16/02/2016 11 comments

Sorry Mike. No pictures.

You are sure to have heard this phrase before: ‘Sandhurst is the best leadership academy in the world’. I have always had mixed feelings about all that and whether we as the military are as good as the rhetoric, but maybe I’m wrong. I’m not sure if others have had similar experiences in the industry. There were plenty of ‘tense meetings’ in construction, though I can imagine more shouting goes on away from the client; I didn’t really expect it in design though.

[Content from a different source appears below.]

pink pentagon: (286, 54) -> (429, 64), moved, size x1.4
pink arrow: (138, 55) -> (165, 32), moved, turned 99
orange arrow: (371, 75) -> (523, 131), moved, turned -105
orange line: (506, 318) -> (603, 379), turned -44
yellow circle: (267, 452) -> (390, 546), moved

I’m not sure if there is any more background to him but the project manager on the Ft Drum NCOA is apparently a known bully. This week’s conference call a shouting match ensued between him and the generally mild mannered design manager. It certainly wasn’t my place to jump in and so I joined my colleagues in gently turning down the phone volume and letting the storm pass. Why? The issue was about a design freeze that had been issued by the project manager due to a VE modification (cutting a 12” slice out of the centre of the building, which clearly has architectural and structural implications). The project manager was arguing that although drawings couldn’t be updated there was still other work that could be done.

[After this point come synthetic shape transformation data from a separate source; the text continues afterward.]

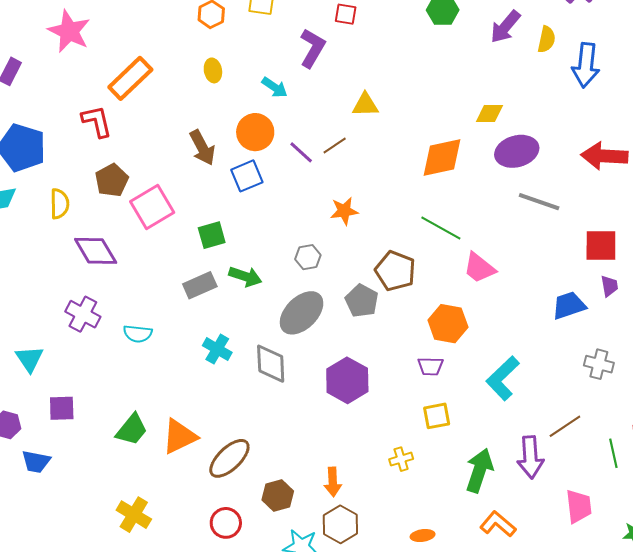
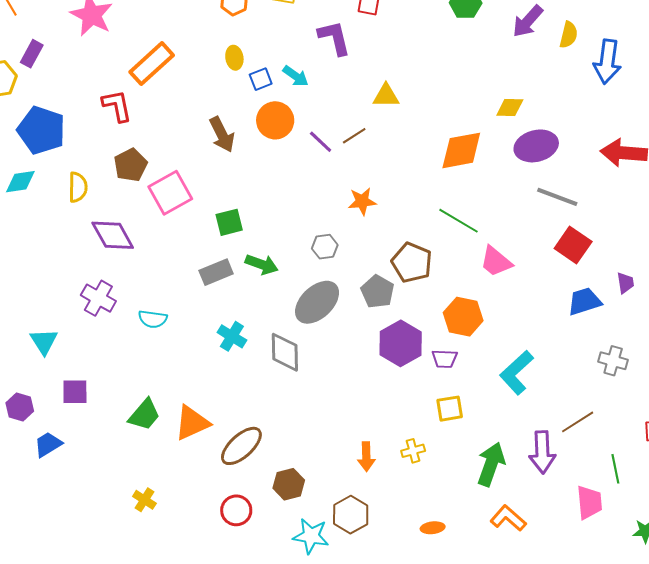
purple L-shape: (312, 48) -> (334, 38), turned -45
blue square: (247, 176) -> (261, 79), moved, size x0.7
red square: (601, 246) -> (573, 245), moved, turned 33
purple hexagon: (347, 380) -> (401, 343), moved
green line: (613, 453) -> (615, 469), moved
blue trapezoid: (36, 462) -> (48, 444), turned 136
orange arrow: (333, 482) -> (366, 457), moved
yellow cross: (134, 515) -> (144, 500), size x0.7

So what? The issue with the management of the project in my opinion comes down to two things: communication and the long handled screwdriver:

  • On the communication front the project is terribly managed. Meeting minutes are only produced because the Fire Protection Engineer and I produce them as a de facto rather than de jure Other information is continually asked about despite there being a well set up folder structure for IM. Finally, and most relevant in this case, no one had actually told my office that we were to stop modeling; which I pretty much spent the whole of last week doing!
  • As for the long handled screwdriver, the project manager is stepping on the design manager’s toes. He has been directing some of the designers and clearly keeping the design manager out of the loop; linking back to communication. Also, and it may just be a bugbear of mine but he uses the word ‘I’ too much as if all the decisions are his; which clearly they are not as he is neither the designer nor the client, rather a conduit for information.

Coming back to the shouting match what really surprised me, and the other Baltimore designers, was that they were arguing in front of us. Whether there are issues in the background or not this does not appear to be the basis of good team building.